De todo hay en la viña del señor. Un ciudadano
santaneco huye en la actualidad, amenazado de muerte. Él
testificó en contra de un sujeto que resultó ser un
ciudadano influyente, en la ciudad de Metapán.
A diferencia de Joaquín, Aníbal (nombre ficticio)
sólo denunció el acto delictivo del que fue testigo.
El sistema no le dio tiempo de ayudar a administrar justicia.
El profesional viajaba todos los días de Santa Ana a Metapán,
donde laboraba en una oficina pública.
Tenía 15 días de haber iniciado labores, cuando la
vida le jugó una mala pasada.
Retornaba a la cabecera, después de concluir su jornada,
cuando a orillas de la carretera observó a un sujeto apuntando
con un arma de fuego, a otro hombre. Luego, el supuesto delincuente
obligó a su víctima a entrar en un carro.
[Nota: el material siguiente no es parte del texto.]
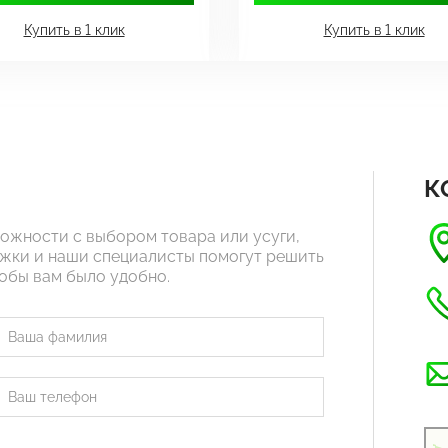
Купить в 1 клик
Купить в 1 клик
К
ложности с выбором товара или усуги,
жки и наши специалисты помогут решить
тобы вам было удобно.
Рус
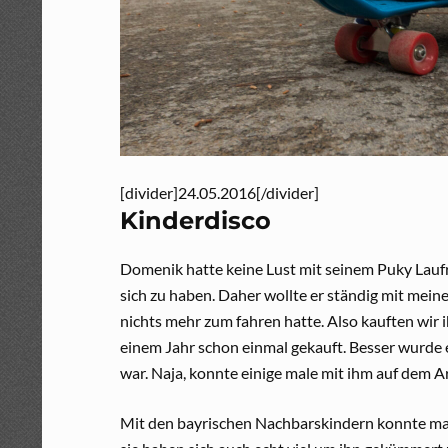
[divider]24.05.2016[/divider]
Kinderdisco
Domenik hatte keine Lust mit seinem Puky Laufra
sich zu haben. Daher wollte er ständig mit mein
nichts mehr zum fahren hatte. Also kauften wir i
einem Jahr schon einmal gekauft. Besser wurde 
war. Naja, konnte einige male mit ihm auf dem 
Mit den bayrischen Nachbarskindern konnte man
Aníbal pasó de largo. Durante el trayecto, pensó
que como ciudadano su deber era denunciar a las autoridades lo que
había presenciado. Ya en la cabecera, dirigió su marcha
hacia la delegación de la PNC.
En poco tiempo, la Policía arrestó a aquel sujeto
armado que pilló Aníbal. Para mala suerte del testigo,
el supuesto criminal era una persona pudiente con mucha influencia
en Metapán. A los tres días, el detenido recuperó
su libertad.
Lo que nunca esperó Aníbal fue que ese sujeto obtuviera
la identidad del que lo denunció. De un trabajo estable y
con posibilidades de crecimiento, hoy Aníbal huye presa del
miedo y la incertidumbre. Al parecer, los policías le dieron
su nombre.
La confianza que muchos metapanecos tenían en el sistema
judicial, disminuyó considerablemente. Aníbal fue
la prueba de que los temores de la ciudadanía están
bien fundamentados.
Razones como ésta fundamentan la posición de José
Armando Vega Rivera, un ciudadano que fue tajante al decir que nunca
colaboraría. No hay protección adecuada.